Systemic anti–MFG-E8 antibodies similarly enhanced the therapeutic potency of 5-fluorouracil (5-FU) and CPT-11 (Fig. 1 C), two agents frequently used in the treatment of advanced colon carcinoma patients (16). As with gemcitabine, these combination therapies achieved prolonged tumor control, in contrast to the limited impact of individual agents. MFG-E8 blockade also intensified the activity of an epidermal growth factor receptor tyrosine kinase inhibitor and an antivascular endothelial growth factor receptor–2 (VEGFR-2) mAb (Fig. 1 D). Additionally, a short course of radiation therapy directed toward subcutaneous MC38 lesions was rendered more efficacious when combined with anti–MFG-E8 antibodies (Fig. 1 E). Synergistic effects of anti–MFG-E8 antibodies and chemotherapy were similarly observed in the poorly immunogenic B16 melanoma model. In this system, combinations of MFG-E8 blockade with doxorubicin, etoposide, or dacarbazine achieved significant tumor control, although gemcitabine proved inactive (Fig. 1 F and not depicted). Moreover, the combined administration of anti–MFG-E8 antibodies and doxorubicin also triggered the destruction of established EL-4 thymomas (Fig. S2). Collectively, these experiments reveal the ability of systemic MFG-E8 blockade to intensify the antitumor effects of conventional oncologic therapies in diverse tumor models.
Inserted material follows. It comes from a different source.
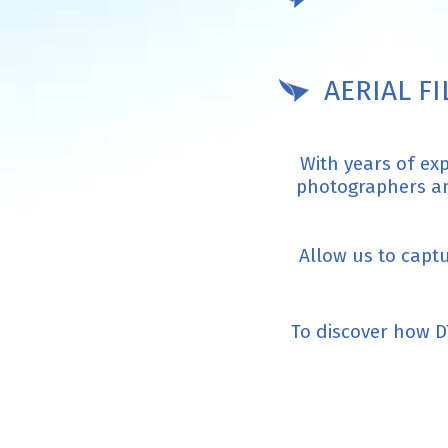
AERIAL F
With years of ex
photographers and
Allow us to capt
To discover how D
Because standard cancer treatments displayed only modest single-agent activity against various types of tumors, we wondered whether the anti–MFG-E8 antibodies might modulate tumor cell killing. In this context, we previously showed that MFG-E8 triggered Akt activation in tumor cells through α_vβ₃ integrin signaling, which resulted in an attenuation of etoposide-induced death (12). In accordance with these findings, MFG-E8 was not detectable in MC38 and B16 cells at baseline, whereas cells that survived an overnight exposure to diverse chemotherapeutic drugs manifested significant MFG-E8 expression, which was evident intracellularly, at the surface membrane, and in culture supernatants (Fig. 2, A and B; and not depicted). γ irradiation also induced MFG-E8 surface expression on EL-4 thymoma (EG.7-OVA) cells (Fig. 2 C). Furthermore, stable drug-resistant variants of MC38 cells, which were generated through prolonged exposure to escalating concentrations of gemcitabine, CPT-11, or 5-FU in vitro, and similarly derived doxorubicin-resistant B16 cells demonstrated much higher levels of MFG-E8 compared with the parental tumor cells (Fig. 2 D and not depicted).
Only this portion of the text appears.